Saved entries
##########
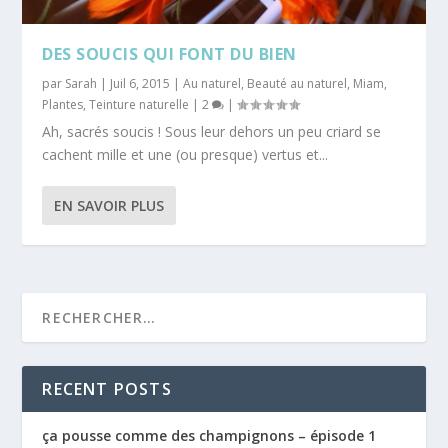
DES SOUCIS QUI FONT DU BIEN
par
Sarah
|
Juil 6, 2015
|
Au naturel
,
Beauté au naturel
,
Miam
,
Plantes
,
Teinture naturelle
|
2
|
Ah, sacrés soucis ! Sous leur dehors un peu criard se
cachent mille et une (ou presque) vertus et...
EN SAVOIR PLUS
RECENT POSTS
ça pousse comme des champignons – épisode 1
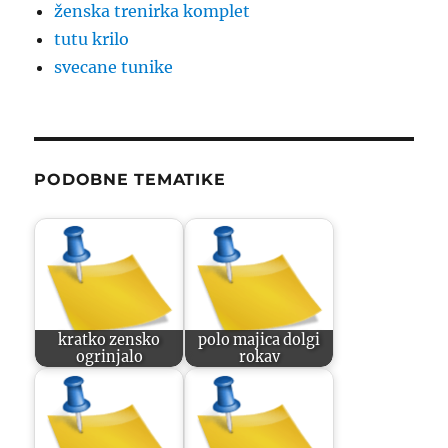
ženska trenirka komplet
tutu krilo
svecane tunike
PODOBNE TEMATIKE
kratko zensko
polo majica dolgi
ogrinjalo
rokav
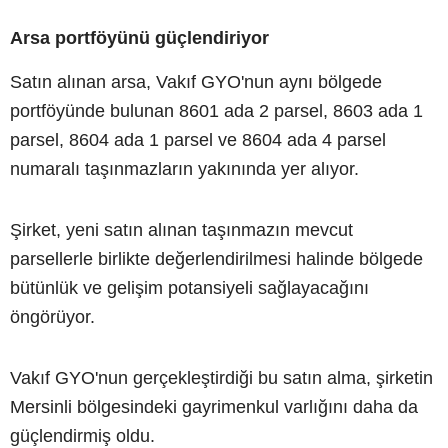
Arsa portföyünü güçlendiriyor
Satın alınan arsa, Vakıf GYO'nun aynı bölgede
portföyünde bulunan 8601 ada 2 parsel, 8603 ada 1
parsel, 8604 ada 1 parsel ve 8604 ada 4 parsel
numaralı taşınmazların yakınında yer alıyor.
Şirket, yeni satın alınan taşınmazın mevcut
parsellerle birlikte değerlendirilmesi halinde bölgede
bütünlük ve gelişim potansiyeli sağlayacağını
öngörüyor.
Vakıf GYO'nun gerçekleştirdiği bu satın alma, şirketin
Mersinli bölgesindeki gayrimenkul varlığını daha da
güçlendirmiş oldu.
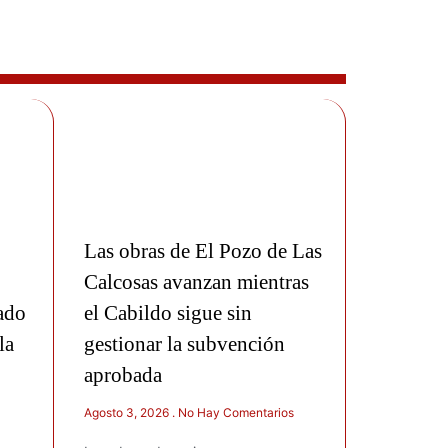
Las obras de El Pozo de Las
Calcosas avanzan mientras
ado
el Cabildo sigue sin
la
gestionar la subvención
aprobada
Agosto 3, 2026
No Hay Comentarios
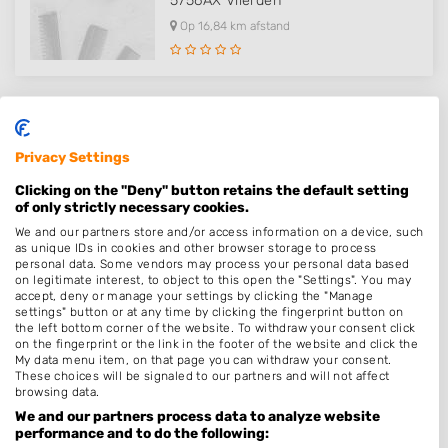
5756AX
Vlierden
Op 16,84 km afstand
Privacy Settings
Plaatsen in de buurt
Clicking on the "Deny" button retains the default setting
Venray
of only strictly necessary cookies.
We and our partners store and/or access information on a device, such
Heide
as unique IDs in cookies and other browser storage to process
Veulen
personal data. Some vendors may process your personal data based
on legitimate interest, to object to this open the "Settings". You may
Oostrum
accept, deny or manage your settings by clicking the "Manage
settings" button or at any time by clicking the fingerprint button on
Oirlo
the left bottom corner of the website. To withdraw your consent click
on the fingerprint or the link in the footer of the website and click the
Merselo
My data menu item, on that page you can withdraw your consent.
These choices will be signaled to our partners and will not affect
Castenray
browsing data.
Ysselsteyn
We and our partners process data to analyze website
performance and to do the following:
Geijsteren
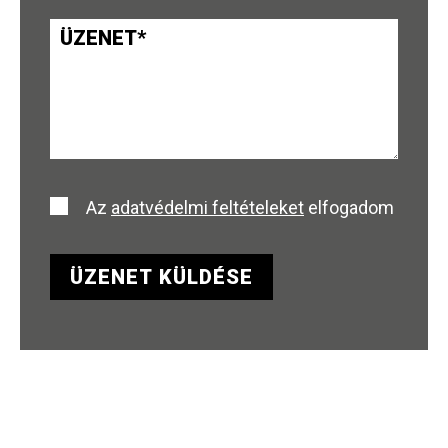
Az
adatvédelmi feltételeket
elfogadom
ÜZENET KÜLDÉSE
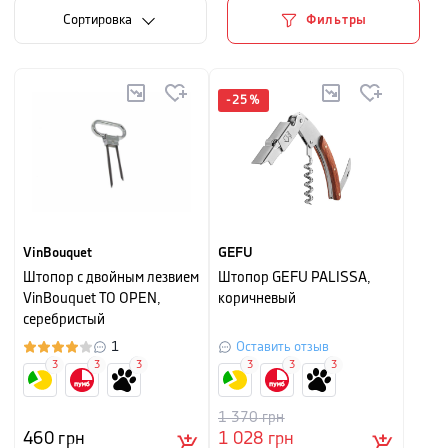
Cортировка
Фильтры
-
25
%
VinBouquet
GEFU
Штопор с двойным лезвием
Штопор GEFU PALISSA,
VinBouquet TO OPEN,
коричневый
серебристый
1
Оставить отзыв
3
3
3
3
3
3
1 370
грн
460
грн
1 028
грн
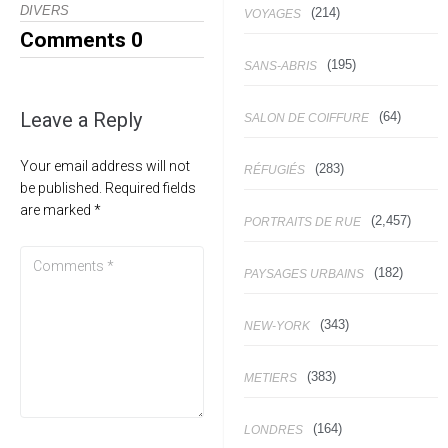
DIVERS
(214)
VOYAGES
Comments
0
(195)
SANS-ABRIS
Leave a Reply
(64)
SALON DE COIFFURE
Your email address will not
(283)
RÉFUGIÉS
be published.
Required fields
are marked
*
(2,457)
PORTRAITS DE RUE
(182)
PAYSAGES URBAINS
(343)
NEW-YORK
(383)
METIERS
(164)
LONDRES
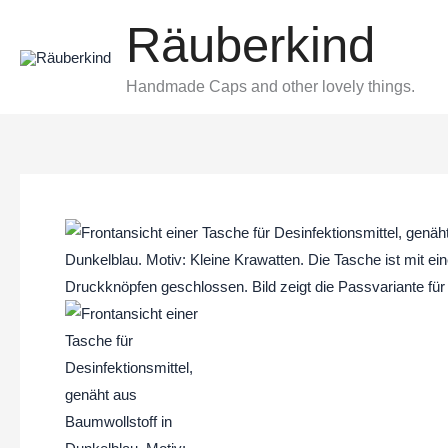
Zum
Räuberkind
Inhalt
springen
Handmade Caps and other lovely things.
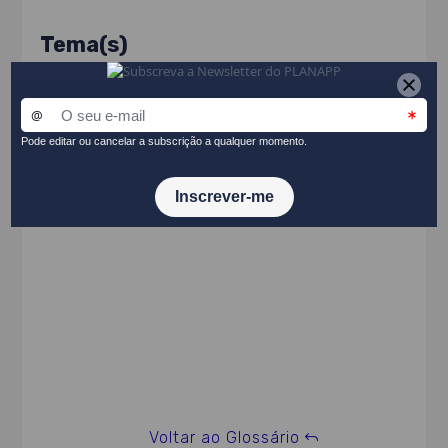
Tema(s)
Cenários // Métodos de análise
PARTILHAR NO LINKEDIN
Voltar ao Glossário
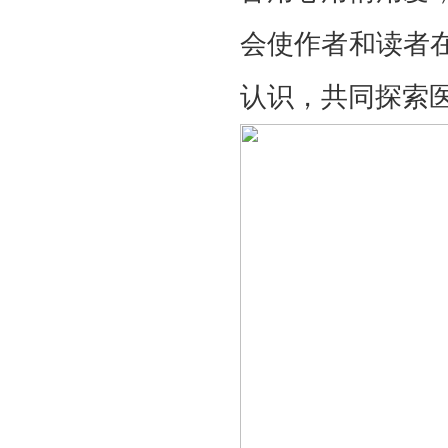
会使作者和读者
认识，共同探索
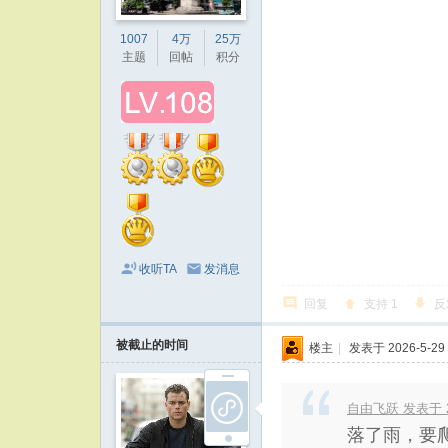
1007
4万
25万
主题
回帖
积分
收听TA
发消息
回复
支持
1
反
被截止的时间
楼主
|
发表于 2026-5-29 
自由飞跃 发表于 202
落了雨，要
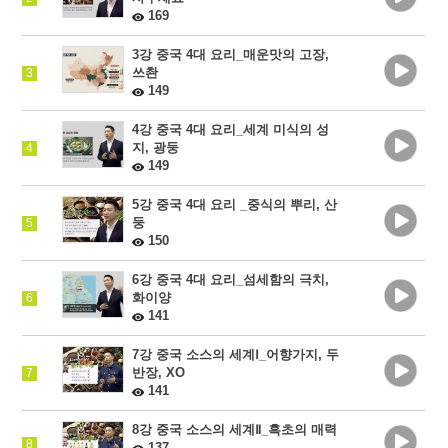
169
3강 중국 4대 요리_매운맛의 고장,
쓰촨
3
149
4강 중국 4대 요리_세계 미식의 성
지, 광둥
4
149
5강 중국 4대 요리 _중식의 뿌리, 산
둥
5
150
6강 중국 4대 요리_섬세함의 극치,
화이양
6
141
7강 중국 소스의 세계Ⅰ_어향가지, 두
반장, XO
7
141
8강 중국 소스의 세계Ⅱ_흑초의 매력
8
137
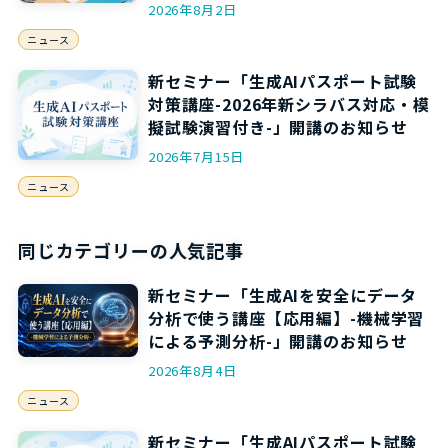
2026年8月2日
ニュース
新セミナー「生成AIパスポート試験
対策講座-2026年新シラバス対応・模
擬試験演習付き-」開講のお知らせ
2026年7月15日
ニュース
同じカテゴリーの人気記事
新セミナー「生成AIを安全にデータ
分析で使う講座【応用編】-機械学習
による予測分析-」開講のお知らせ
2026年8月4日
ニュース
新セミナー「生成AIパスポート試験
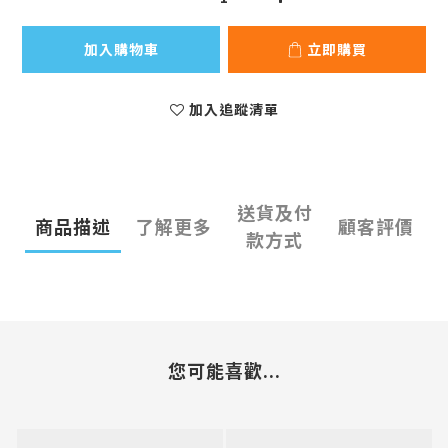
加入購物車
立即購買
加入追蹤清單
送貨及付
商品描述
了解更多
顧客評價
款方式
您可能喜歡...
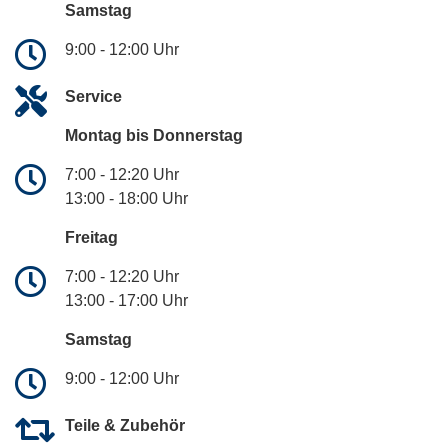
Samstag
9:00 - 12:00 Uhr
Service
Montag bis Donnerstag
7:00 - 12:20 Uhr
13:00 - 18:00 Uhr
Freitag
7:00 - 12:20 Uhr
13:00 - 17:00 Uhr
Samstag
9:00 - 12:00 Uhr
Teile & Zubehör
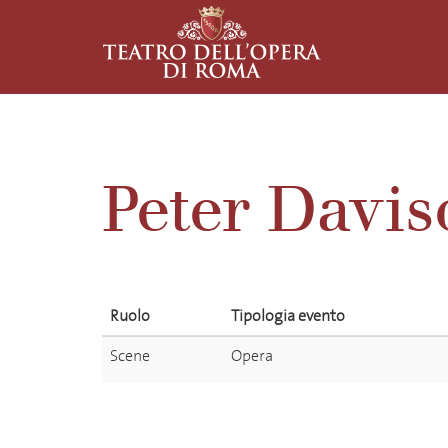
Peter Davis
Ruolo
Tipologia evento
Scene
Opera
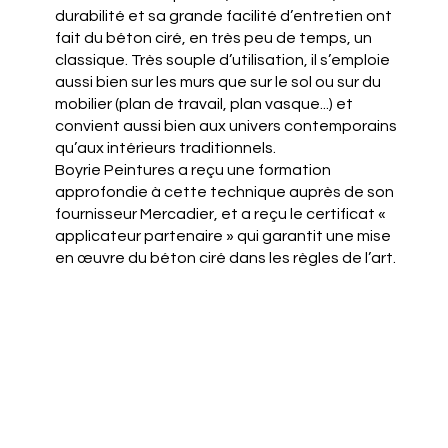
durabilité et sa grande facilité d’entretien ont
fait du béton ciré, en très peu de temps, un
classique. Très souple d’utilisation, il s’emploie
aussi bien sur les murs que sur le sol ou sur du
mobilier (plan de travail, plan vasque...) et
convient aussi bien aux univers contemporains
qu’aux intérieurs traditionnels.
Boyrie Peintures a reçu une formation
approfondie à cette technique auprès de son
fournisseur Mercadier, et a reçu le certificat «
applicateur partenaire » qui garantit une mise
en œuvre du béton ciré dans les règles de l’art.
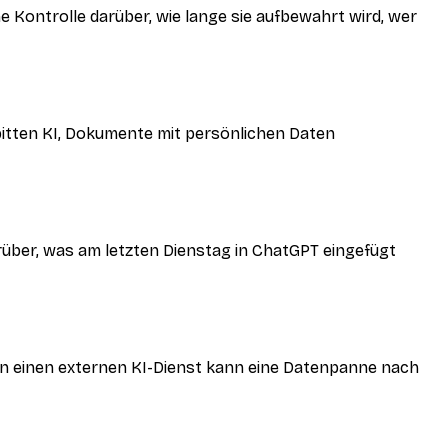
 Kontrolle darüber, wie lange sie aufbewahrt wird, wer
bitten KI, Dokumente mit persönlichen Daten
darüber, was am letzten Dienstag in ChatGPT eingefügt
an einen externen KI-Dienst kann eine Datenpanne nach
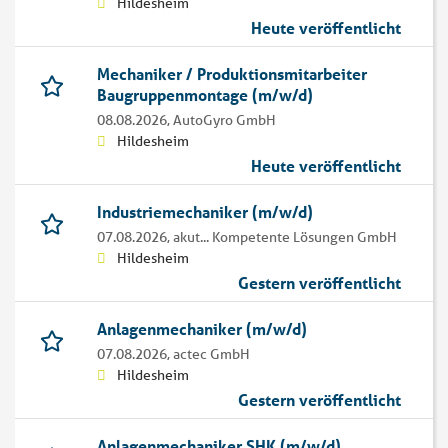
Hildesheim
Heute veröffentlicht
Mechaniker / Produktionsmitarbeiter
Baugruppenmontage (m/w/d)
08.08.2026,
AutoGyro GmbH
Hildesheim
Heute veröffentlicht
Industriemechaniker (m/w/d)
07.08.2026,
akut... Kompetente Lösungen GmbH
Hildesheim
Gestern veröffentlicht
Anlagenmechaniker (m/w/d)
07.08.2026,
actec GmbH
Hildesheim
Gestern veröffentlicht
Anlagenmechaniker SHK (m/w/d)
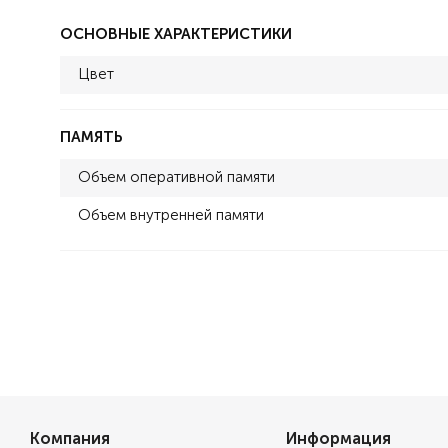
ОСНОВНЫЕ ХАРАКТЕРИСТИКИ
Цвет
ПАМЯТЬ
Объем оперативной памяти
Объем внутренней памяти
Компания
Информация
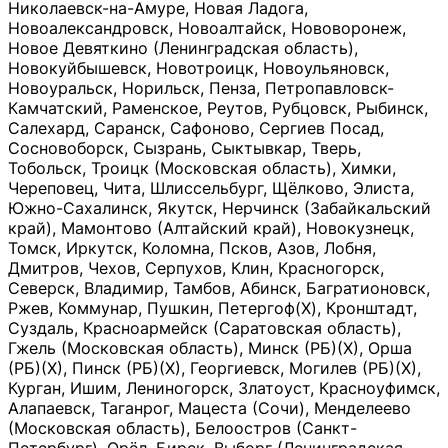
Николаевск-на-Амуре, Новая Ладога,
Новоалександровск, Новоалтайск, Нововоронеж,
Новое Девяткино (Ленинградская область),
Новокуйбышевск, Новотроицк, Новоульяновск,
Новоуральск, Норильск, Пенза, Петропавловск-
Камчатский, Раменское, Реутов, Рубцовск, Рыбинск,
Салехард, Саранск, Сафоново, Сергиев Посад,
Сосновоборск, Сызрань, Сыктывкар, Тверь,
Тобольск, Троицк (Московская область), Химки,
Череповец, Чита, Шлиссельбург, Щёлково, Элиста,
Южно-Сахалинск, Якутск, Нерчинск (Забайкальский
край), Мамонтово (Алтайский край), Новокузнецк,
Томск, Иркутск, Коломна, Псков, Азов, Лобня,
Дмитров, Чехов, Серпухов, Клин, Красногорск,
Северск, Владимир, Тамбов, Абинск, Багратионовск,
Ржев, Коммунар, Пушкин, Петергоф(Х), Кронштадт,
Суздаль, Красноармейск (Саратовская область),
Гжель (Московская область), Минск (РБ)(Х), Орша
(РБ)(Х), Пинск (РБ)(Х), Георгиевск, Могилев (РБ)(Х),
Курган, Ишим, Лениногорск, Златоуст, Красноуфимск,
Алапаевск, Таганрог, Мацеста (Сочи), Менделеево
(Московская область), Белоостров (Санкт-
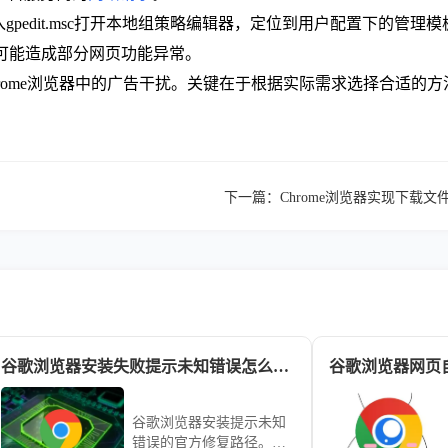
入gpedit.msc打开本地组策略编辑器，定位到用户配置下的管
，但可能造成部分网页功能异常。
rome浏览器中的广告干扰。关键在于根据实际需求选择合适的
下一篇：
Chrome浏览器实现下载
谷歌浏览器安装失败提示未知错误怎么官方修复
谷歌浏览器网页
谷歌浏览器安装提示未知
错误的官方修复路径。彻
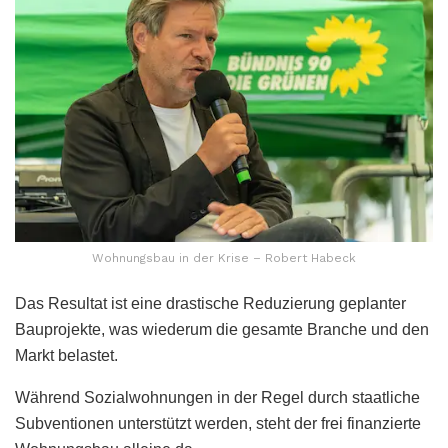
Wohnungsbau in der Krise – Robert Habeck
Das Resultat ist eine drastische Reduzierung geplanter
Bauprojekte, was wiederum die gesamte Branche und den
Markt belastet.
Während Sozialwohnungen in der Regel durch staatliche
Subventionen unterstützt werden, steht der frei finanzierte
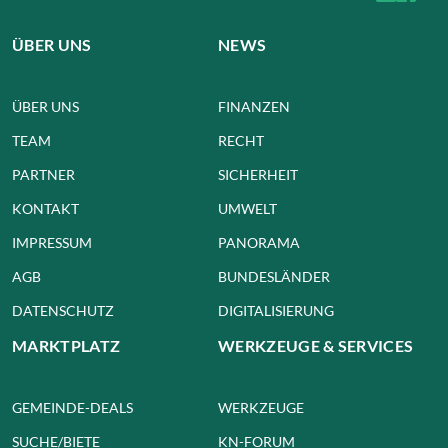
ÜBER UNS
NEWS
ÜBER UNS
FINANZEN
TEAM
RECHT
PARTNER
SICHERHEIT
KONTAKT
UMWELT
IMPRESSUM
PANORAMA
AGB
BUNDESLÄNDER
DATENSCHUTZ
DIGITALISIERUNG
MARKTPLATZ
WERKZEUGE & SERVICES
GEMEINDE-DEALS
WERKZEUGE
SUCHE/BIETE
KN-FORUM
##########
Each line above that includes the word "data" is to be copied.

> **RESULT**:
personal data. Some vendors may process your personal data based
My data menu item, on that page you can withdraw your consent.
browsing data.
We and our partners process data to analyze website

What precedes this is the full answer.